Ich bin 1964 geboren und im Selbstverständnis aufgewachsen, dass ich als Frau genau die gleichen Chancen habe, wie ein Mann. Meine Mutter war berufstätig und verdiente ihr eigenes Geld. Sie hat mein Rollenbild stark geprägt. Auch als ich ans Gymnasium wollte, stand dem nichts im Weg. Als ich mich nachher für ein Jurastudium entschied, fragte auch niemand mehr, ob das ein guter Karriereweg sei für eine Frau. Und auch als ich eine Assistenzstelle an der Uni annahm und später in den Journalismus einstieg, spielte das Geschlecht ebenfalls für niemanden eine Rolle. In meinem 100-Prozent-Job fühlte ich mich gleichberechtigt wie ein Mann.
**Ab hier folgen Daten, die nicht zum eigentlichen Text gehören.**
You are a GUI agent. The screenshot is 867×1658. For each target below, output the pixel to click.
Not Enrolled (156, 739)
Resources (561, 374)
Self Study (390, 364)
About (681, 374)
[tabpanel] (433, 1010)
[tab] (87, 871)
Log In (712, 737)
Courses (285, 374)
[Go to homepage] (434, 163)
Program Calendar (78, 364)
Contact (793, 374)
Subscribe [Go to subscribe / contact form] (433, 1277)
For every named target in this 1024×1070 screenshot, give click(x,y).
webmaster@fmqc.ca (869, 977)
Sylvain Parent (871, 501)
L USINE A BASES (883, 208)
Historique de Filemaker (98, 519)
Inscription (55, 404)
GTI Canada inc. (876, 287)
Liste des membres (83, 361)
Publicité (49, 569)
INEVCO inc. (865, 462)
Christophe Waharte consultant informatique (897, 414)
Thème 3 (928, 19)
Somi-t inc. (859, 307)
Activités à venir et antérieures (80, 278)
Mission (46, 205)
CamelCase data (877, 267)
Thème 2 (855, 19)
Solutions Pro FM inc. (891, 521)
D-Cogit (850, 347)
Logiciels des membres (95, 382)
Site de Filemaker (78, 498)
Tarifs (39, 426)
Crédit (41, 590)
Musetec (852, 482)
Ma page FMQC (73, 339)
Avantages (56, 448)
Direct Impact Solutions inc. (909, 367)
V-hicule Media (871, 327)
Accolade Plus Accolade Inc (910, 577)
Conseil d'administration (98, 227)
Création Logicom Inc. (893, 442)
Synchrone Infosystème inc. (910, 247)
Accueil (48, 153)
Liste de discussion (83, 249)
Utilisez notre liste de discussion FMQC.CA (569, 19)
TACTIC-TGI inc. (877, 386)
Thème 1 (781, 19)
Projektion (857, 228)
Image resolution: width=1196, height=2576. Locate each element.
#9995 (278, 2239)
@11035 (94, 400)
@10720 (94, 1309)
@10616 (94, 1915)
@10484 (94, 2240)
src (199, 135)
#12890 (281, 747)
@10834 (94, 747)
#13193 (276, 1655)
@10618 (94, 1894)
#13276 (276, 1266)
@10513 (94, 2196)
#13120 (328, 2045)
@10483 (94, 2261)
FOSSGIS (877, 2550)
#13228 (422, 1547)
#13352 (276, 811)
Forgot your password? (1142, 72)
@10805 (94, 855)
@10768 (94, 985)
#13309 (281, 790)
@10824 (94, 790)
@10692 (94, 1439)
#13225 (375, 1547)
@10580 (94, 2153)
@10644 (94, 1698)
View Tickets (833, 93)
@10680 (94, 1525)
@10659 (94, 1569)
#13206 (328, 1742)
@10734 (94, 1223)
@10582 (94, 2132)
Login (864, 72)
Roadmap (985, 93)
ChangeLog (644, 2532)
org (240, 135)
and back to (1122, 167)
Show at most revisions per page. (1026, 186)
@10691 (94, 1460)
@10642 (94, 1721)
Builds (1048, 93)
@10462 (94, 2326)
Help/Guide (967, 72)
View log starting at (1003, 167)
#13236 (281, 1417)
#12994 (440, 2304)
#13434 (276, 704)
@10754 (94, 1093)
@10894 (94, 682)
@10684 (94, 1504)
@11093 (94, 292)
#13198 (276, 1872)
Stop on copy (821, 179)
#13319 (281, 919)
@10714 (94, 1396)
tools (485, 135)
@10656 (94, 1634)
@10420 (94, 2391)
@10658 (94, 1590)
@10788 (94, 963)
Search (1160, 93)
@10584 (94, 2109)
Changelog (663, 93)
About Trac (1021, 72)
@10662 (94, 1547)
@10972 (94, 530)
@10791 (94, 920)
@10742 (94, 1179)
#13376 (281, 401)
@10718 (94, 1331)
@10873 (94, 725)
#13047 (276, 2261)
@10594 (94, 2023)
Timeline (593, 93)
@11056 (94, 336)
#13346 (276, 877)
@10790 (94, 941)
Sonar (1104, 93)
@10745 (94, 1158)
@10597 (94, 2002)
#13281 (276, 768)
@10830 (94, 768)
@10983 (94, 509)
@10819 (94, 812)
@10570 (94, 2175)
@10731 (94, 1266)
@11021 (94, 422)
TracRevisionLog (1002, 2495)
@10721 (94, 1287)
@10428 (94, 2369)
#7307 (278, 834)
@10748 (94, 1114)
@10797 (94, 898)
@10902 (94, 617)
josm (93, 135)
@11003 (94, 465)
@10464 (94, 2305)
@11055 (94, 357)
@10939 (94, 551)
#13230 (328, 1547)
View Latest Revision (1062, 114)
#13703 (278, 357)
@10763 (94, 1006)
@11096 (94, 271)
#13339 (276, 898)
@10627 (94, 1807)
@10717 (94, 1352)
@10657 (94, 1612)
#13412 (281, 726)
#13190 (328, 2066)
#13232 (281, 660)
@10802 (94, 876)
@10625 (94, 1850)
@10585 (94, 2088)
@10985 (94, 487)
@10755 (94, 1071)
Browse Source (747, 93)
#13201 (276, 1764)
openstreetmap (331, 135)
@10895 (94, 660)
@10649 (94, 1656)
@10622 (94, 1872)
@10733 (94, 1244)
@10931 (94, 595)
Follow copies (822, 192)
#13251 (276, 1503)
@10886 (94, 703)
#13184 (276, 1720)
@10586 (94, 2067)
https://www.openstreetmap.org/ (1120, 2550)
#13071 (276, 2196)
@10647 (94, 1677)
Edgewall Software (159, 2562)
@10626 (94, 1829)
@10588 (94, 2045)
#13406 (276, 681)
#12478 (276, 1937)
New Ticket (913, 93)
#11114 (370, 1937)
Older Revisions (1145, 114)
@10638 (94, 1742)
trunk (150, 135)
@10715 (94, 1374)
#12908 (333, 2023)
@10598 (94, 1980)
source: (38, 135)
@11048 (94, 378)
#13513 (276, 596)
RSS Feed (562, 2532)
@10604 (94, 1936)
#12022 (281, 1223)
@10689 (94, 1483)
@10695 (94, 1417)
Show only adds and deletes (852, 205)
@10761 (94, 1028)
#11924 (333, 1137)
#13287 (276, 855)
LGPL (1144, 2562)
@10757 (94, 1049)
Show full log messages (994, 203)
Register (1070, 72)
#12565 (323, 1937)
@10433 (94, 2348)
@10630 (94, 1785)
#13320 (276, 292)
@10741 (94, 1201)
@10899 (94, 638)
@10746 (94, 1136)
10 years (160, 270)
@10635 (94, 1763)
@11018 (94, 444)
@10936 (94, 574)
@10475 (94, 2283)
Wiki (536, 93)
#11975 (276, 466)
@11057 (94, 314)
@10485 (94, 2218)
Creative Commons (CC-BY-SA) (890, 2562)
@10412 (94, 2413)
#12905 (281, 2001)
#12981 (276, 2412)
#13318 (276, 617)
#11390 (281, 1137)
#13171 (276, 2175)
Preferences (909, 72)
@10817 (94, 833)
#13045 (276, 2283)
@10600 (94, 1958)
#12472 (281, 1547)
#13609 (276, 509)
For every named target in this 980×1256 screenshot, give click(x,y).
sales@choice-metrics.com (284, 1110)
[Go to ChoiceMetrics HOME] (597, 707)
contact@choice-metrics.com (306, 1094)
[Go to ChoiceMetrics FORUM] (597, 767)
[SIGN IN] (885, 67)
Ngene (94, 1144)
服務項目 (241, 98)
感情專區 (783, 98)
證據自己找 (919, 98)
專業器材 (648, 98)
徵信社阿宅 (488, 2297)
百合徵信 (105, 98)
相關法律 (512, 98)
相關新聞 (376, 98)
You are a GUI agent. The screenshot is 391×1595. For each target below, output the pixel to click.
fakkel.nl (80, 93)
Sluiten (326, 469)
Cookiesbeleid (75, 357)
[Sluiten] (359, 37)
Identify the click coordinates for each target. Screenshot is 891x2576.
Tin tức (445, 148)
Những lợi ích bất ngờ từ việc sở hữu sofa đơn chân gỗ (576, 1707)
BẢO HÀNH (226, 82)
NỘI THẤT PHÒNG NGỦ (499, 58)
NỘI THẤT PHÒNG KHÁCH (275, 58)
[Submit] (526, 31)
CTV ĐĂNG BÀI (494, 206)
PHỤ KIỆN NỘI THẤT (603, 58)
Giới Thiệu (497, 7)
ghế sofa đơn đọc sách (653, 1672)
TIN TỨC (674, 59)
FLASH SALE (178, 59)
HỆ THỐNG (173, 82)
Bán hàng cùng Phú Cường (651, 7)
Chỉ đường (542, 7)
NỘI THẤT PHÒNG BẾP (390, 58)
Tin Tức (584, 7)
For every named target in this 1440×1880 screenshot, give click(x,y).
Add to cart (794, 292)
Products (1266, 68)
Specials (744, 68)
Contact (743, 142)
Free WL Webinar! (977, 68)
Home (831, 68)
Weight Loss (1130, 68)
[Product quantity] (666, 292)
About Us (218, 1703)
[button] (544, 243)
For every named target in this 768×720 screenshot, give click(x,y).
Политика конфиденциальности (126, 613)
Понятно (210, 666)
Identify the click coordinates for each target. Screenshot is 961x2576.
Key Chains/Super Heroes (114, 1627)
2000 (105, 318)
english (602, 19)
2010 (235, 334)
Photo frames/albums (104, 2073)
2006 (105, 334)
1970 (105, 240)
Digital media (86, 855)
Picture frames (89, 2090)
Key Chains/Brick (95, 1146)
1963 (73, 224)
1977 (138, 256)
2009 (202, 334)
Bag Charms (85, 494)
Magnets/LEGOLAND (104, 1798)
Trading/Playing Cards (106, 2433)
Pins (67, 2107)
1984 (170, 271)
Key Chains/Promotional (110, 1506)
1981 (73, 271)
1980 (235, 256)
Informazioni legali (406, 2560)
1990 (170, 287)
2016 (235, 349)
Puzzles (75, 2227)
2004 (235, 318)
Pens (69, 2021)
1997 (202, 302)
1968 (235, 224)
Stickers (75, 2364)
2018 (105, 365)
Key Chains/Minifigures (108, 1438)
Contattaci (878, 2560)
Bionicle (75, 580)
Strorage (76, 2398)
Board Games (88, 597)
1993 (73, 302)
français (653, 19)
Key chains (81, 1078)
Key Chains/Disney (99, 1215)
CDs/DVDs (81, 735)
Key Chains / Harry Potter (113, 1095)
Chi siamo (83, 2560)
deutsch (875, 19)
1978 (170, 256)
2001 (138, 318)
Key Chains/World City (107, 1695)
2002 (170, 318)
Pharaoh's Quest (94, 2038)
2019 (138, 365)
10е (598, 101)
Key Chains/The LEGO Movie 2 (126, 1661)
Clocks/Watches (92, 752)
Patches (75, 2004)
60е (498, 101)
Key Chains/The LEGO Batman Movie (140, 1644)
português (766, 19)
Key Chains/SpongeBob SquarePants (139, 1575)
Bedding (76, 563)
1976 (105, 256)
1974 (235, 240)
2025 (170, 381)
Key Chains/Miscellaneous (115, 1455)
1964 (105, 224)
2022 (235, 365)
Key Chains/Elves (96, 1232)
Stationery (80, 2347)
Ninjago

Als Frau in einer Männer-Domäne
Das änderte sich schlagartig, als meine erste Tochter auf die Welt kam. Eine 60-Prozent-Teilzeitstelle wurde mir nur zögerlich bewilligt. Ich musste fortan beweisen, dass ich trotz Familienpflichten noch gleich effizient arbeitete wie ein Mann und zu diesem Zweck monatlich eine Liste meines Outputs abgeben. Frauen gab es Anfang der 90er Jahre nur vereinzelt auf einer Newsredaktion. Mit den Jahren wurden die Männer um mich herum Chefs, ich gebar zwei weitere Kinder, arbeitete 70 Prozent und mehr, auch in verantwortungsvollen Positionen. Noch nach der Jahrtausendwende sagte man mir, dass Leitungsfunktionen weder im Jobsharing noch in einem Teilzeitpensum von 80 Prozent möglich wären.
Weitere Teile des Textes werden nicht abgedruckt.